Case in point: five years ago, the Atlanta Journal-Constitution reports, Elton Alexander, a city councilman in Stockbridge, Georgia, a suburb of Atlanta, visited the Georgia Championship Barbecue Company and asked the owner, Arick Whitson, if he wanted to do business with the city. Whitson, perhaps sensing an opportunity to sell more barbecue, said that he did.
Alexander's interpretation of doing business was slightly different. He did order $60 worth of food. But when the bill arrived, he refused to pay. "I thought you wanted to do business with the city?" Alexander told (threatened?) Whitson. And then he left without paying.
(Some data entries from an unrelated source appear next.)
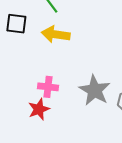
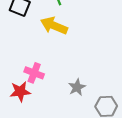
gray star: (95, 90) -> (77, 87), size x0.6

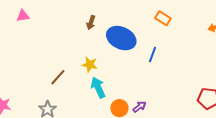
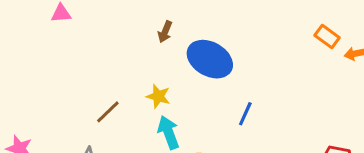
orange rectangle: (163, 18) -> (327, 36), moved
blue line: (153, 55) -> (245, 114), moved

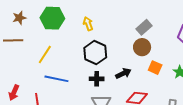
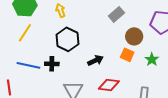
brown circle: (142, 47) -> (134, 36), moved
yellow line: (45, 55) -> (25, 33), moved
black cross: (97, 79) -> (52, 64), moved

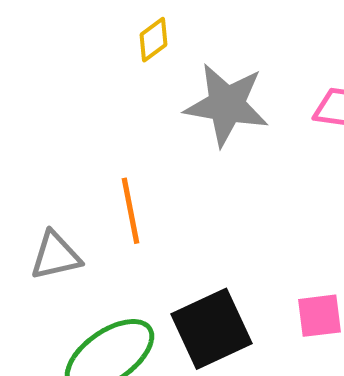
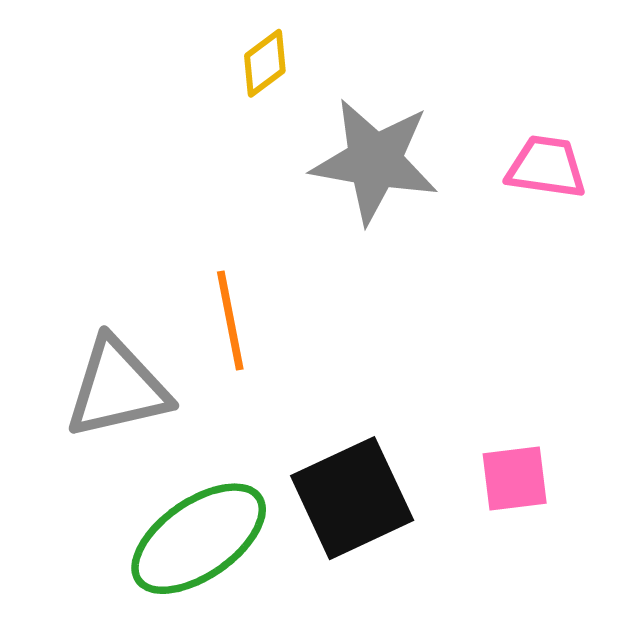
gray triangle: (56, 256) -> (117, 388), size x1.4

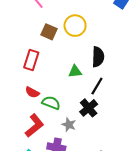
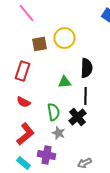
brown square: (49, 32) -> (40, 44), turned -35
black line: (97, 86) -> (86, 96), turned -30
green semicircle: (51, 103) -> (54, 112), moved, turned 60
Over the next year, Whitson was harassed by the Stockbridge's code enforcement officers, who made several visits to Georgia Championship Barbecue. He had trouble getting a liquor license and signage and building permits. To make things worse, Alexander filed false complaints with the Henry County District Attorney's office that claimed that Whitson was on the National Sex Offender Registry and was abusive to women. After Whitson filed an ethics complaint against Alexander in January 2017, the attacks only got worse.
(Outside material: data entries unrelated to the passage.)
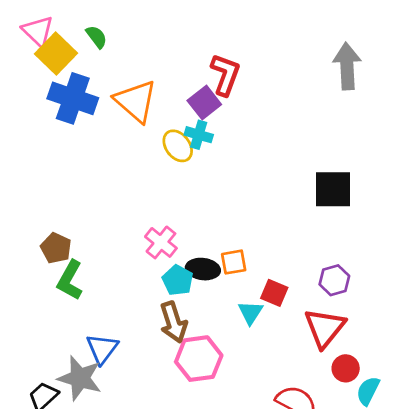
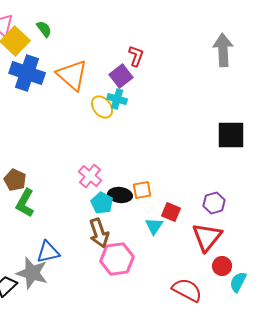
red L-shape: (225, 75) -> (136, 56), size x0.7
black square: (333, 189) -> (231, 135), moved
blue triangle: (102, 349) -> (48, 252), turned 40

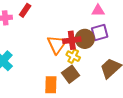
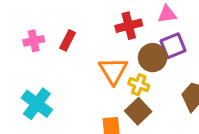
red rectangle: (25, 10) -> (68, 40), moved
red cross: (72, 40) -> (129, 26), moved

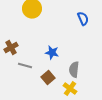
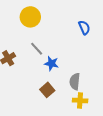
gray line: (25, 66) -> (37, 49), moved, turned 32
yellow cross: (70, 89) -> (80, 101), moved, turned -32

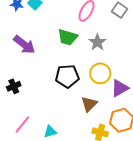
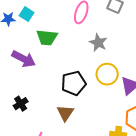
green trapezoid: (68, 37) -> (47, 38), moved
brown triangle: (89, 104) -> (65, 113), moved

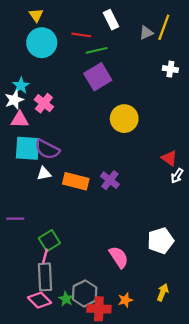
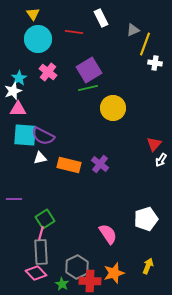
yellow line: (164, 27) -> (145, 44), moved
green line: (97, 50) -> (88, 88), moved
pink cross: (44, 103) -> (48, 72), moved
red triangle: (169, 158) -> (154, 144), turned 35
green star: (66, 299) -> (62, 284), moved
orange star: (125, 300) -> (114, 273), size x1.5

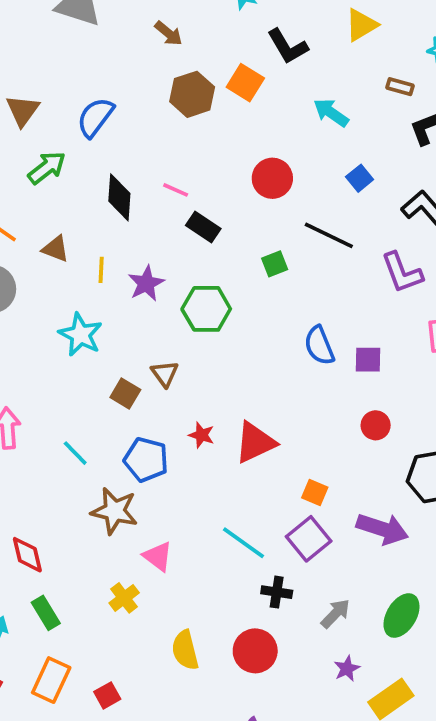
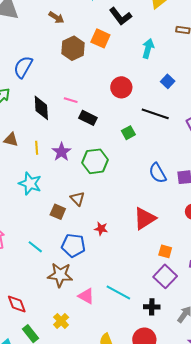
cyan arrow: (331, 113) -> (148, 48), turned 78
red triangle: (255, 442) -> (145, 219), moved
cyan line: (244, 543) -> (118, 292), moved
yellow cross: (124, 598) -> (61, 321), moved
So in May 2017, after a year of "doing business" with Alexander, Whitson sued the city of Stockbridge. The lawsuit was recently settled out of court for $1.7 million: $1.2 million to Whitson and the remaining $534,000 to his lawyers.
Despite writing out a big check, the city denies any wrongdoing. "There is no admission of liability by the City of Stockbridge," the city said in a statement. "Our legal counsel and the insurance company felt a compromise could and should be reached. Though the City of Stockbridge itself did nothing wrong, the settlement avoided a protracted legal process that would have resulted in uncertainty by all parties."
Alexander, now the city's mayor pro tem, issued his own statement, reprinted by the AP: "This is a business decision by the insurance company to settle this lawsuit in its entirety and to release the City of Stockbridge and Elton Alexander from all claims. Mr. Alexander does not support the settlement and does not have the authority to override the insurance company's decision to settle this lawsuit."
But does he still have the authority to demand freebies from local restaurants? It is unclear. It is, however, extremely likely he won't be getting them from Georgia Championship Barbecue.